Apart from the people, it’s also interesting to recall what I used to do when I was a research student in the mid 70s. I used to spend quite a bit of time in the library simply reading the journals. And by that, I mean when a new issue of Annals of Statistics or JRSS-B came along, I would actually read every paper in it. And a lot of back issues of the old Annals of Mathematical Statistics. The RSS would have a Read Paper every month and a whole group of us would travel to London, regardless of the topic, and listen to (and often take part in) the discussion. David Cox, then at Imperial, would almost always stand up and make a pithy and apposite point. The RSS read papers were a sort of running survey of all the leading areas of research and hence it was an excellent way of keeping up and building a community of friends and colleagues.
Maybe it’s inevitable, as our field has grown and developed, that it’s unlikely a student could have the privilege of such a wide view nowadays. Electronic journals are wonderful, but there’s nothing like an old-fashioned paper volume to browse through (though my browsing days finished well before electronic publishing became the standard!). Nor would it be so easy to get to know so many of the pivotal people because there are so many of them and they are so disparate. Societies like IMS and RSS were always important venues for interaction and publication, but they do far more than that, because they are actually, in my view, the glue that holds scientific activity together.
In the 70s, I wrote a paper called, “Density Estimation: are theoretical results useful in practice?” My friend Professor Paul Deheuvels from Paris said, “Yes: they are useful for writing papers.” At the time, statistics was only considered a useful subject in certain scientific areas. You could do biology without knowing any maths at all.

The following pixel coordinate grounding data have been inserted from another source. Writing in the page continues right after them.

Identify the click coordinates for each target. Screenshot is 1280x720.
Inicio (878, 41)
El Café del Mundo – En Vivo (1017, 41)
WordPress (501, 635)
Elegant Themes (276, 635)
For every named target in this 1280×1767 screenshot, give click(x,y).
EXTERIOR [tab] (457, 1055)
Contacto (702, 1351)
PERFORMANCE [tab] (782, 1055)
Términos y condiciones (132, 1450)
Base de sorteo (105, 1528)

And of course the famous physicist Ernest Rutherford is reputed to have said, “If your experiment needs statistics, you ought to have done a better experiment.” And as for what was actually possible for statistics, my Master’s course included learning how to use a hand calculator to do analysis of variance—scientific programmable calculators didn’t really exist at the time. [Editor’s note: Bernard slightly later co-designed the first programmable pocket calculator.] Now, we have the whole fields of machine learning, data science, genomics, and so on. Both mathematical statistics and probability are fundamental in these areas.
So here we are, working in an ever-expanding field (or fields), and no longer can anyone seriously think that our subject is only useful “for writing papers”. So, I wanted to reflect on what role the IMS plays.

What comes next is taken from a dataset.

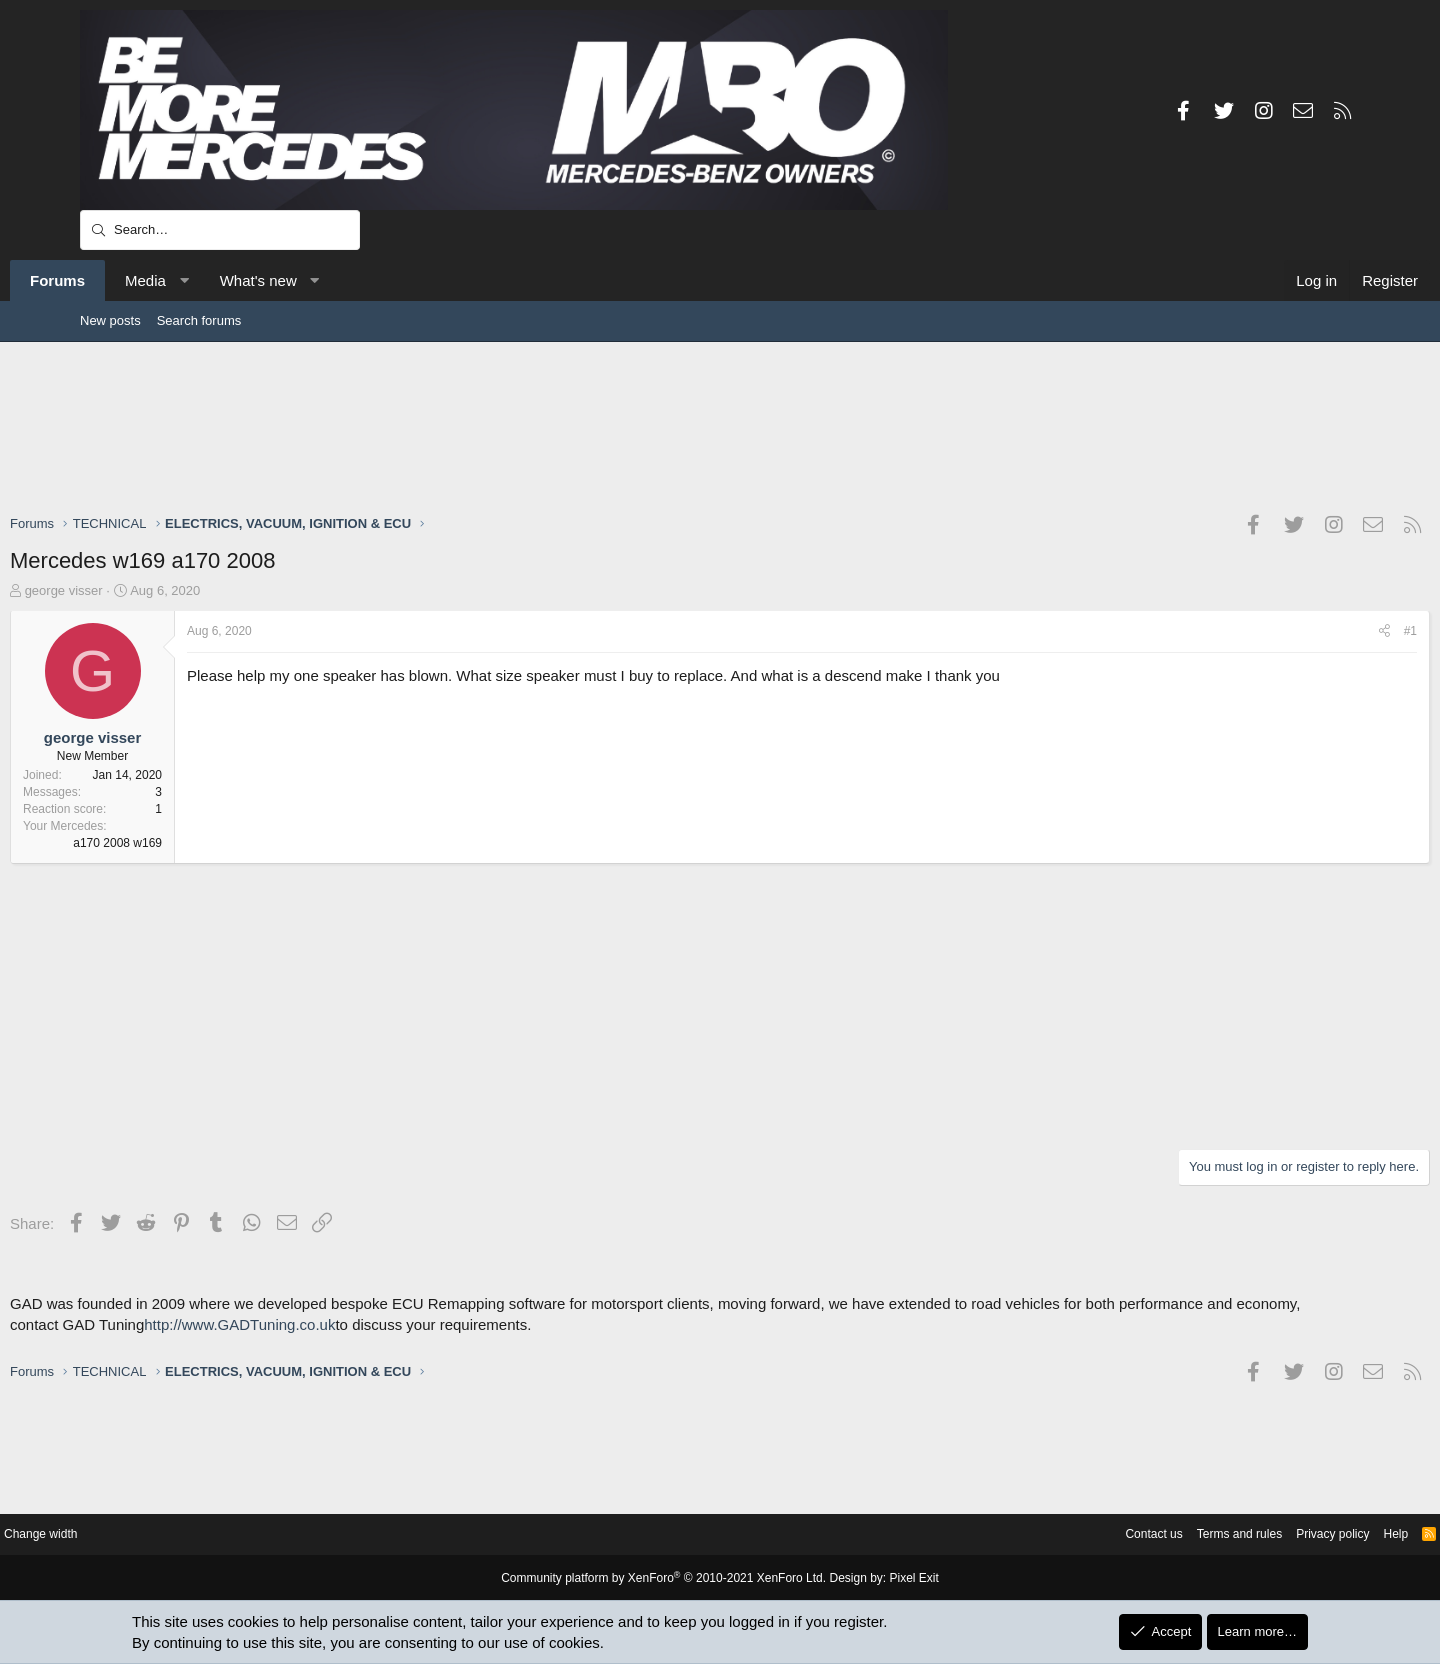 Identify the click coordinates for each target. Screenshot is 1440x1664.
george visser (134, 590)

The IMS was created in order to create a “home” for mathematical statistics. IMS has a distinctive voice, which I would see as supporting the fundamental understanding of probability and statistics—for their own sake, but also as underpinning so many other disciplines and activities. Data science and machine learning can too easily degenerate into a mess of ad hoc tools if we don’t get to grips with actually understanding what is likely to work and why. No amount of computer simulation can beat probability results that are actually established mathematically. We should be proud and confident about all the hard and rigorous thinking that goes into our discipline, and the IMS—its people, its journals, its meetings, its whole philosophy—represents that. Many people think we don’t need learned societies at all, but long experience shows that societies define and support their disciplines and hence, even those who don’t realise it are benefiting from them.
Think about a learned society as something that puts a wall around a discipline to protect and define it, but it needs to be a flexible wall with lots of space for air and ideas to flow in and out!

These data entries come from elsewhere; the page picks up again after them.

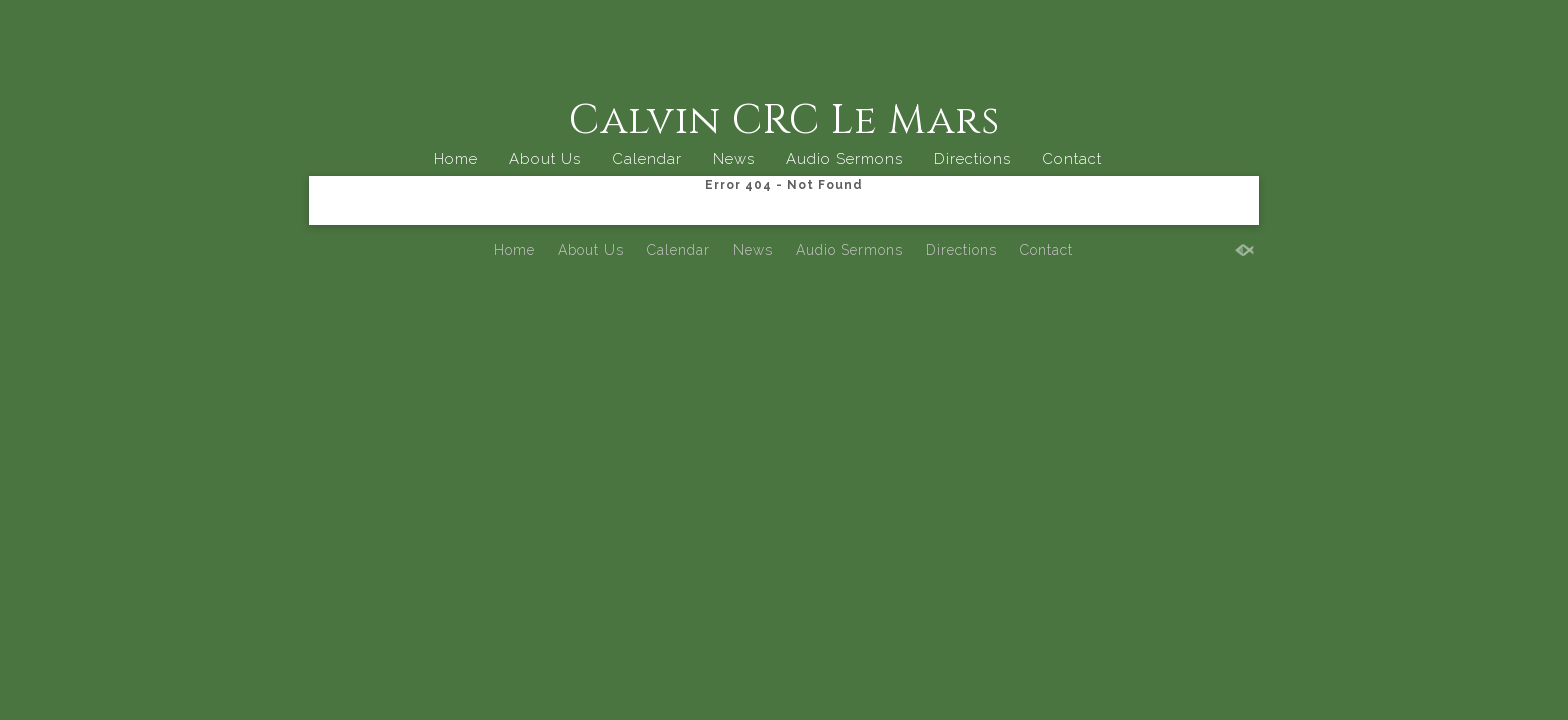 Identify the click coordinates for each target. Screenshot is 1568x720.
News (734, 159)
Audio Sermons (844, 159)
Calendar (647, 159)
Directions (972, 159)
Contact (1072, 159)
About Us (545, 159)
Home (456, 159) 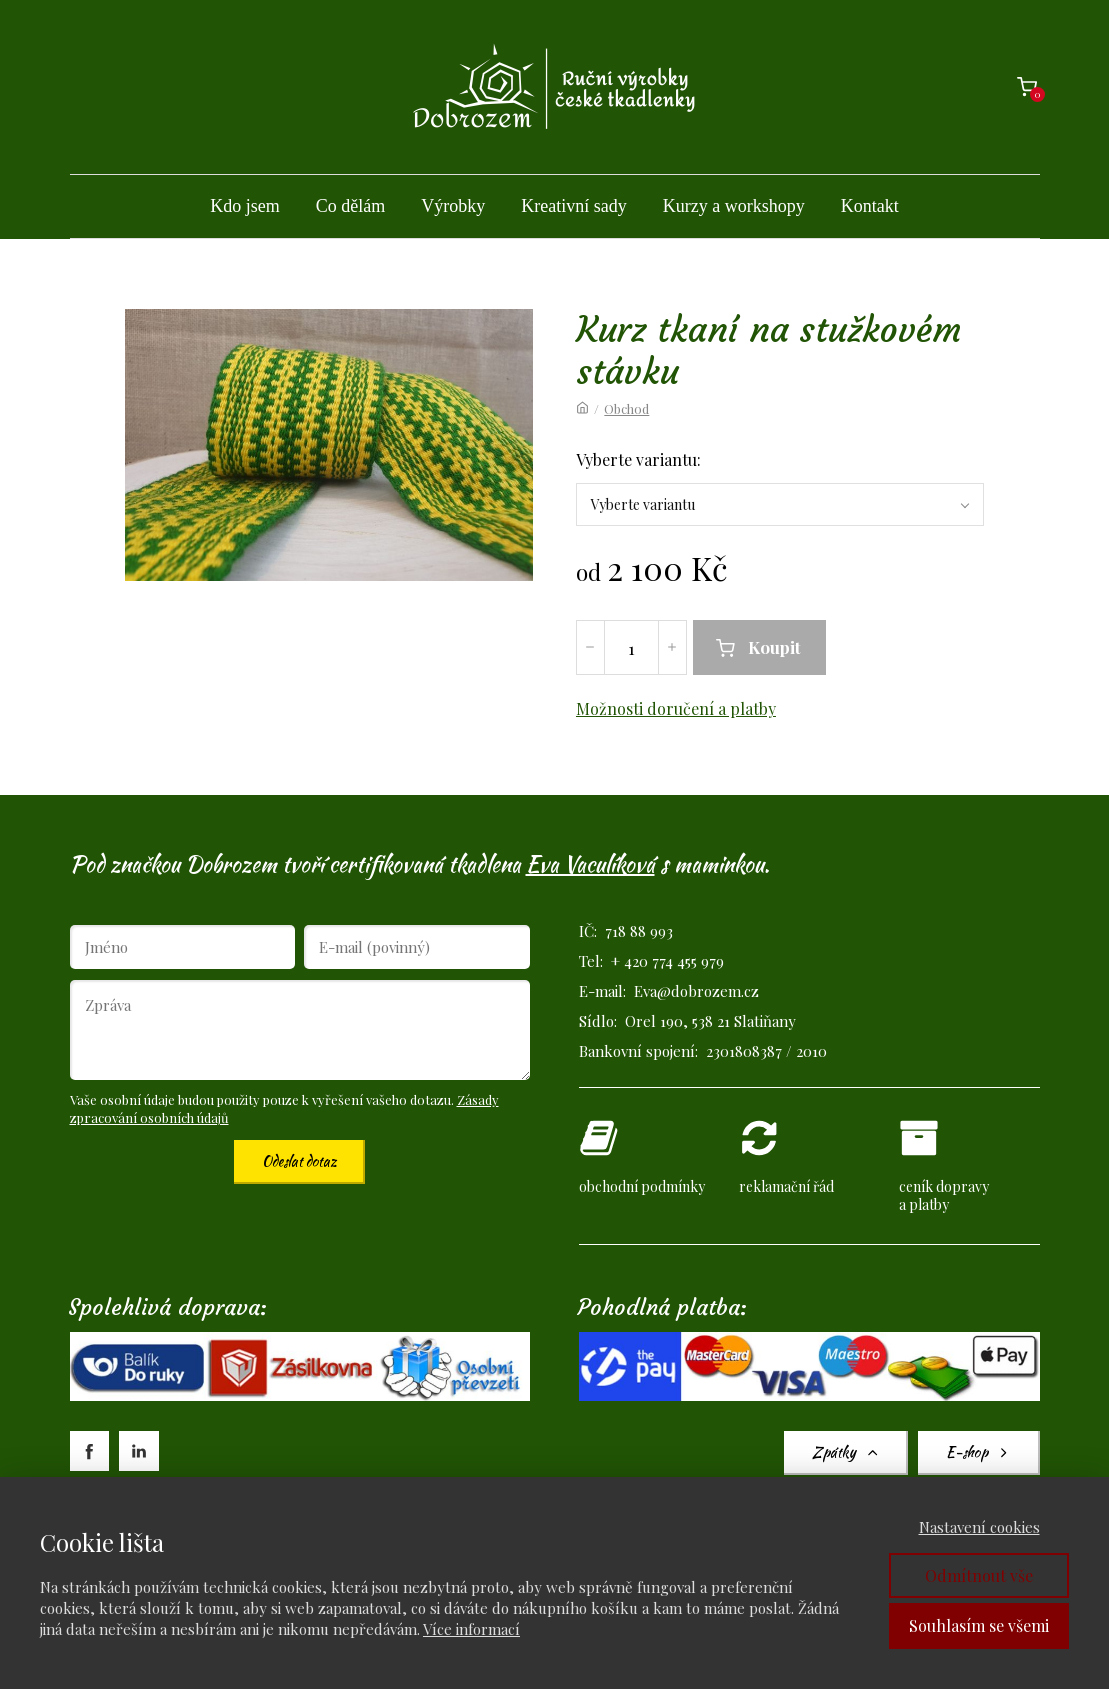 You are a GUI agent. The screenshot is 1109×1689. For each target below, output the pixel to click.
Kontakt (870, 206)
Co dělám (351, 206)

There’s been tension between probability and statistics within IMS for decades. This is unsurprising, because as disciplines become wider, the ability to understand any more your own part increases. But we should really resist that. No longer can anyone individually get something from all the journals and all the talks—but the organisation as a whole does have that corporate understanding, and we should all support it.
As I said, the IMS is the glue that holds all this together. By coming to a broad-ranging meeting like this one, you’ve all committed yourself to that broad view. Thank you. Keep it up.
In closing, I’d like to propose a toast: to probability and statistics, and to the IMS!